The use and adoption of mobile is critical to the thesis of this post ("geo-location is the heart of social). If the stats are true and by 2014 a person's first online
experience will be via a mobile phone rather than via a computer, then mobile and social will converge -- social media becomes more than just being "about me," it becomes being about me and ... where
I am and what I am doing. Everything that I do is tagged by "where I did it," and the mobile device becomes the conduit to sending and receiving that information -- mobile provides context to
everything about me.
I Check In, Therefore I Am
Content is the fuel that makes social media run. Whether it's a 140-character tweet, a video clip or a photo, content is at the
center of the social universe. Moreover, content with context is the holy grail. Geolocation provides instant context to the content we create and share because -- remember -- social is all about me,
what I'm doing, where I'm doing it, etc.
Now let's think about this a little differently. Let's think about this ecosystem from the perspective of someone who needs to find information rather
than share information. Here is a scenario:
I was recently in Amsterdam for three days of client meetings. I landed a day early to adjust to the time change and get settled in, which gave me a
free afternoon to explore and wander. As I headed out of the hotel I had a few choices:
- Ask the concierge what I should do or where I should go.
- Open
Google maps and search for some points of interest.

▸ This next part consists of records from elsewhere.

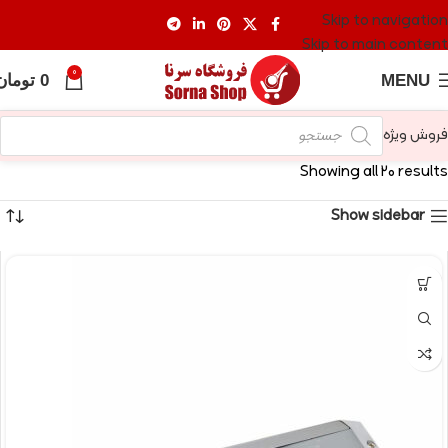
Skip to navigation
Skip to main content
0
MENU
0
تومان
فروش ویژه
Showing all 20 results
Show sidebar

- Or ... you guessed it: "Check In" to my hotel on Foursquare and access real-time information about my current surroundings.
Here is the hypothesis. As adoption rates continue to increase across mobile and location-based platforms like Facebook Places and Foursquare, it is to be hoped that the quality of
real-time information improves also. This means that in the future, Foursquare could become the front door to the mobile Web just like Google became the front door to the desktop Web. When I'm at my
desk, I search to find information in the digital world. When I'm on the go, I check in to access information about the physical world. Social lives right in between the two.
Social is what
connects my physical world to my digital world. Checking in is the digital representation of showing up -- it's how your digital self knows where you are.
Think about it. We have all seen
movies like "Terminator," where a creature or robot from the future (good or evil) has a built-in computer embedded with some augmented reality view of the world. What does that computer do? It
provides relevant (and real-time) information based on where the creature is and what it is doing.
If Foursquare can deliver users relevant information, connecting them to their social graph
and providing context to the content they create, then it could indeed become the future front door to mobile -- and then we will all care about Foursquare.